**Instructions for the task**
Each line from the one containing "В Ваших предложен" through the last line of the data below is to be written out verbatim, and nothing more.
• • • • • • •
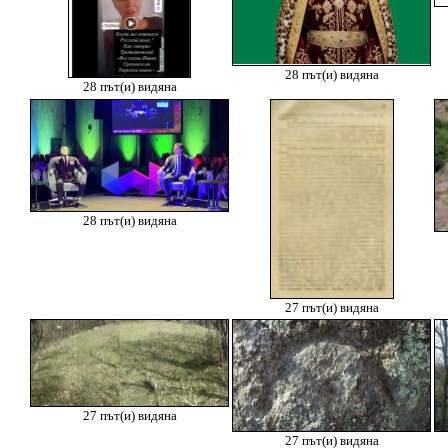
28 път(и) видяна
28 път(и) видяна
28 път(и) видяна
27 път(и) видяна
27 път(и) видяна
27 път(и) видяна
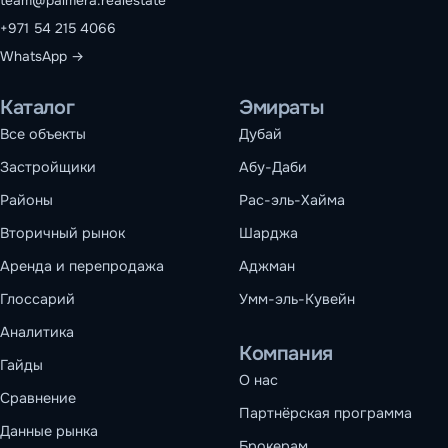
team@palmera.realestate
+971 54 215 4066
WhatsApp →
Каталог
Эмираты
Все объекты
Дубай
Застройщики
Абу-Даби
Районы
Рас-эль-Хайма
Вторичный рынок
Шарджа
Аренда и перепродажа
Аджман
Глоссарий
Умм-эль-Кувейн
Аналитика
Компания
Гайды
О нас
Сравнение
Партнёрская программа
Данные рынка
Брокерам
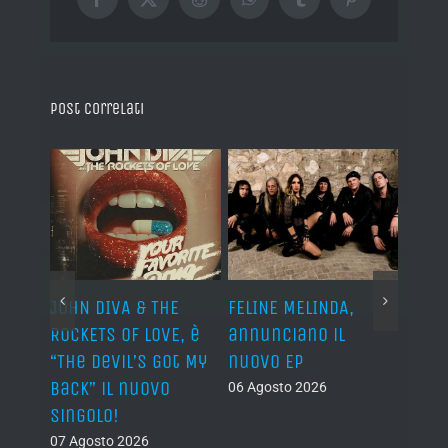
Facebook
X
Reddit
WhatsApp
Tumblr
Pinterest
Post correlati
o I
JOHN DIVA & THE
FELINE MELINDA,
BELP
n?”
ROCKETS OF LOVE, è
annunciano il
i lav
al
“The Devil’s Got My
nuovo EP
disco
Back” il nuovo
2027
06 Agosto 2026
singolo!
05 Ago
07 Agosto 2026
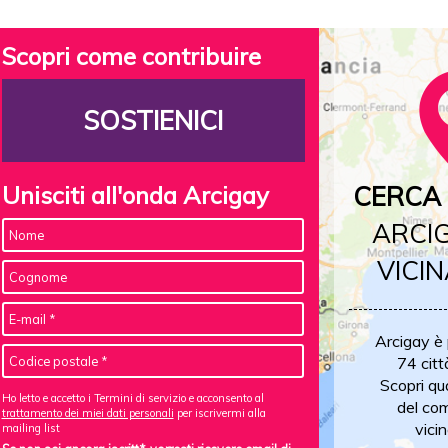
Scopri come contribuire
SOSTIENICI
Unisciti all'onda Arcigay
CERCA 
ARCIG
VICIN
Arcigay è
74 citt
Scopri qu
Ho letto e accetto i Termini di servizio e acconsento al
del com
trattamento dei miei dati personali
per iscrivermi alla
vicin
mailing list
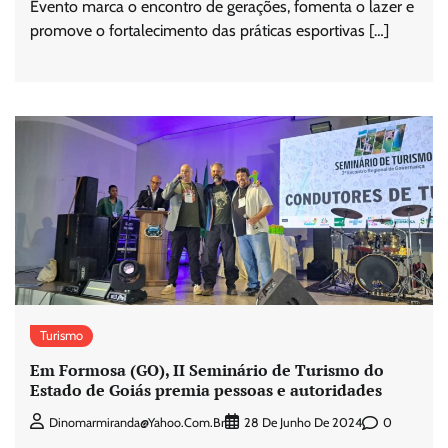
Evento marca o encontro de gerações, fomenta o lazer e
promove o fortalecimento das práticas esportivas […]
Turismo
Em Formosa (GO), II Seminário de Turismo do
Estado de Goiás premia pessoas e autoridades
0
Dinomarmiranda@yahoo.com.br
28 De Junho De 2024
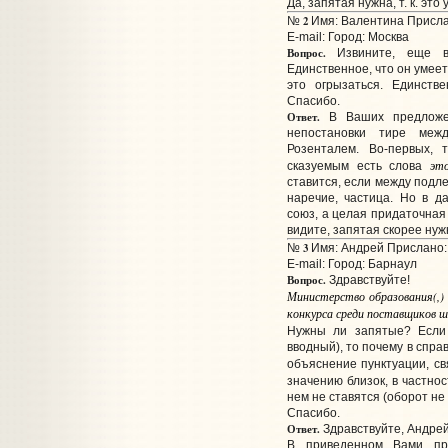
Да, запятая нужна, т. к. эт
2
№
Имя: Валентина Прислан
E-mail:
Город: Москва
Вопрос.
Извините, еще во
Единственное, что он умеет,
это огрызаться. Единстве
Спасибо.
Ответ.
В Ваших предложен
непостановки тире меж
Розенталем. Во-первых,
эт
сказуемым есть слова
ставится, если между подл
наречие, частица. Но в д
союз, а целая придаточная 
видите, запятая скорее нуж
3
№
Имя: Андрей Прислано: 
E-mail:
Город: Барнаул
Вопрос.
Здравствуйте!
Министерство образования(,) 
конкурса среди поставщиков ш
Нужны ли запятые? Если
вводный), то почему в спра
объяснение пунктуации, с
значению близок, в частнос
нем не ставятся (оборот не
Спасибо.
Ответ.
Здравствуйте, Андрей
В приведенном Вами пр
• • • • • • •
**Problem solution**
В Ваших предложен
непостановки тире меж
Розенталем. Во-первых,
эт
сказуемым есть слова
ставится, если между подл
наречие, частица. Но в д
союз, а целая придаточная 
видите, запятая скорее нуж
3
№
Имя: Андрей Прислано: 
E-mail:
Город: Барнаул
Вопрос.
Здравствуйте!
Министерство образования(,) 
конкурса среди поставщиков ш
Нужны ли запятые? Если
вводный), то почему в спра
объяснение пунктуации, с
значению близок, в частнос
нем не ставятся (оборот не
Спасибо.
Ответ.
Здравствуйте, Андрей
В приведенном Вами пр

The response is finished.